Monitoring

To monitor an Imply cluster, you can use:

Clarity

When deploying Imply on-prem, there are two ways you can use Clarity:

Clarity is bundled with Pivot, so if running Clarity locally, no extra installations is required. However, you need to perform a few extra configuration steps to enable the Clarity, as described next.

If you are using Imply-hosted Clarity, you only need to enable metric emission on your Druid cluster, as described in step 2 below, below.

Configuring self-hosted Clarity

Under the covers, Clarity uses Druid to store metrics. For a production installation, you should install a separate Druid cluster (the collection cluster) to receive performance data from the monitored Druid cluster (the monitored cluster).

In evaluation settings, it possible to have a single cluster acting as both the monitored and collection cluster. However, in a production setting, this is strongly discouraged; the monitoring cluster should run independently from the cluster being monitored to ensure that monitoring functions, such as alerting, continue working if the availability or performance of the the production cluster is degraded. It also prevents Clarity operations from impacting production cluster performance.

Similarly, running Pivot from the secondary Imply instance provides the equivalent advantage.

Enabling Clarity on-prem involves these steps:

  1. Set up a metrics collection cluster.
  2. Configure your monitored cluster to emit metrics to Kafka.
  3. Configure the Kafka topic to which the monitored cluster emits metrics as a data source on your metrics collection cluster.
  4. Enable the embedded Clarity UI in your Pivot configuration.

Clarity architecture

Step 1: Set up a metrics collection cluster

You can skip this step if you plan to use the same cluster for metrics emitting and metrics collection. However, note that in production, you should use separate clusters.

The metrics collection cluster can be a single machine, as illustrated by the quickstart config, or multiple machines. A multi-machine cluster scales better to larger volumes of metrics and more retention.

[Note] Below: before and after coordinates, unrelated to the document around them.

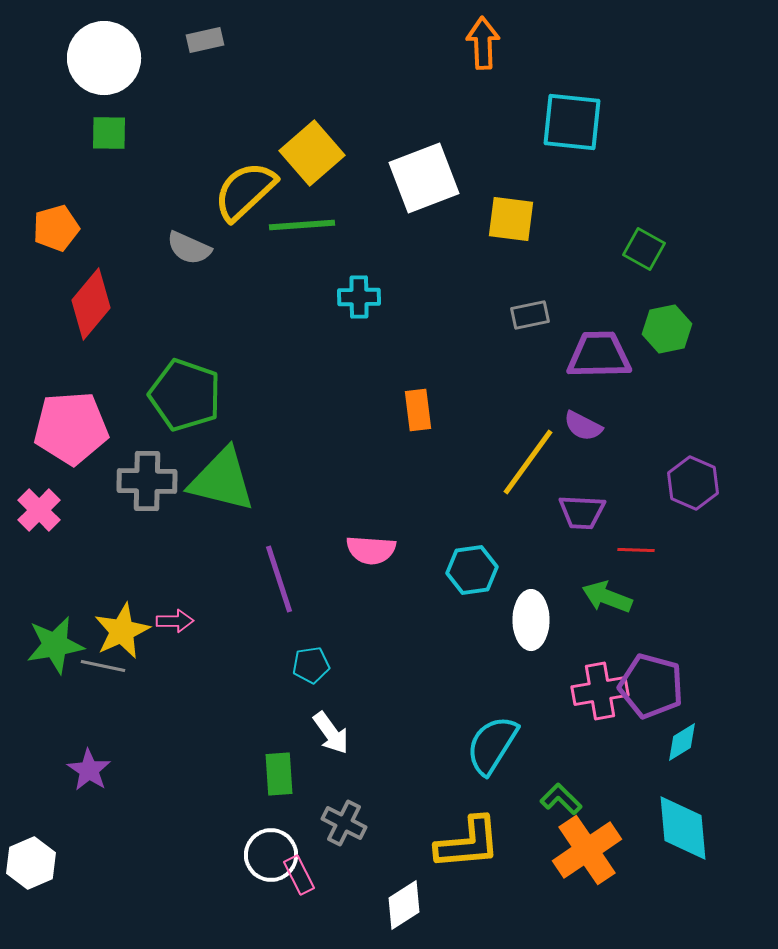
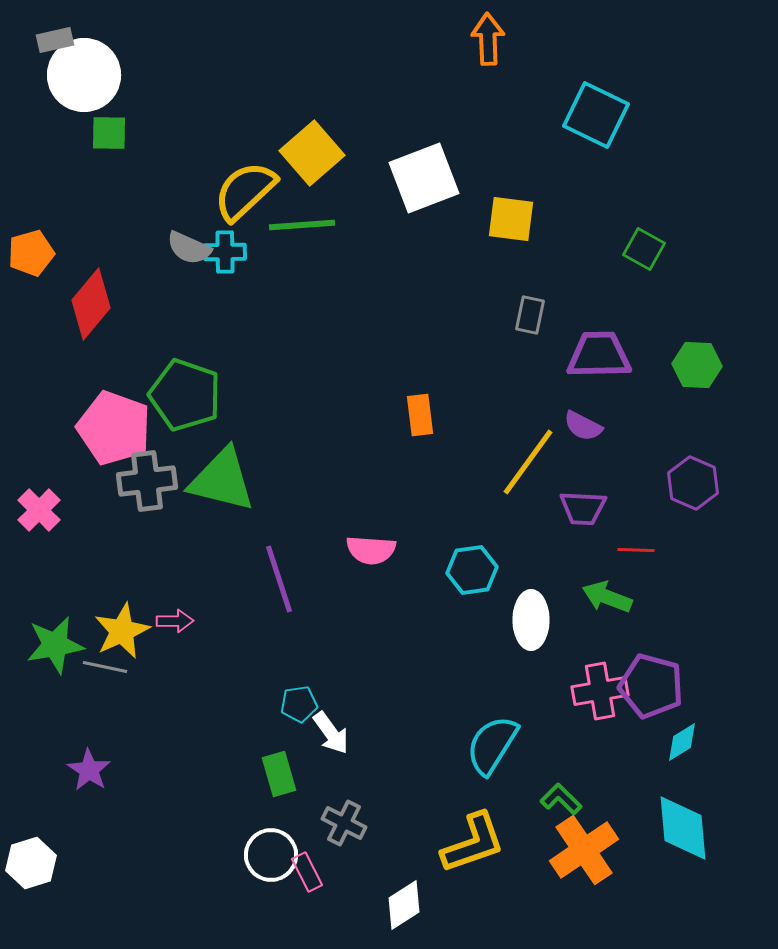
gray rectangle at (205, 40): moved 150 px left
orange arrow at (483, 43): moved 5 px right, 4 px up
white circle at (104, 58): moved 20 px left, 17 px down
cyan square at (572, 122): moved 24 px right, 7 px up; rotated 20 degrees clockwise
orange pentagon at (56, 228): moved 25 px left, 25 px down
cyan cross at (359, 297): moved 134 px left, 45 px up
gray rectangle at (530, 315): rotated 66 degrees counterclockwise
green hexagon at (667, 329): moved 30 px right, 36 px down; rotated 15 degrees clockwise
orange rectangle at (418, 410): moved 2 px right, 5 px down
pink pentagon at (71, 428): moved 43 px right; rotated 24 degrees clockwise
gray cross at (147, 481): rotated 8 degrees counterclockwise
purple trapezoid at (582, 512): moved 1 px right, 4 px up
cyan pentagon at (311, 665): moved 12 px left, 39 px down
gray line at (103, 666): moved 2 px right, 1 px down
green rectangle at (279, 774): rotated 12 degrees counterclockwise
yellow L-shape at (468, 843): moved 5 px right; rotated 14 degrees counterclockwise
orange cross at (587, 850): moved 3 px left
white hexagon at (31, 863): rotated 6 degrees clockwise
pink rectangle at (299, 875): moved 8 px right, 3 px up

To minimize sizing requirements of the metrics cluster, use load and drop rules to set a retention window on your data.

Most metrics are query telemetry events, which are emitted once per query per segment. Since it's common for clusters to have thousands of segments or more, there can be quite a lot of these events! If you have high query concurrency and wish to limit the amount of telemetry emitted, use the druid.emitter.clarity.samplingRate property documented in the table below. This property should be set on the metrics emitting cluster, not the metrics collection cluster.

For a large metrics cluster, you will need to increase the size of taskCount in your Kafka supervisor spec. This is the amount of parallelism used to process metrics. You may need to increase the number of data servers as well. Ensure that the druid-histogram extension is in the druid.extensions.loadList in the druid/_common/common.runtime.properties config file. This extension is used for computing 98th percentile latency metrics.

Step 2: Enable the metric emitter on the monitored cluster

For every cluster that you want to monitor, configure the Clarity emitter by following these steps:

  1. Ensure that the clarity-emitter-kafka extension is in the druid.extensions.loadList in druid/_common/common.runtime.properties file for the emitting cluster.

  2. Remove or comment out existing druid.emitter and druid.emitter.* configs in druid/_common/common.runtime.properties and replace them with the following:

    druid.emitter=clarity-kafka
    druid.emitter.clarity.topic=druid-metrics
    druid.emitter.clarity.producer.bootstrap.servers=kafka1.example.com:9092
    druid.emitter.clarity.clusterName=clarity-collection-cluster
  3. Replace kafka1.example.com:9092 with a comma-delimited list of Kafka brokers in your environment.

  4. The "clarity-collection-cluster" string can be anything you want, but it is intended to be used to help Clarity users tell different clusters apart in the Clarity UI.

The Clarity emitter will write to a "druid-metrics" topic. Start up Druid and verify that the druid-metrics topic exists as a datasource in the collection cluster.

druid-metrics datasource

Step 3: Configure Kafka ingestion on your metrics collection cluster

Ensure that the Druid Kafka indexing service extension is loaded on the metrics collection cluster. See extensions for information on loading Druid extension.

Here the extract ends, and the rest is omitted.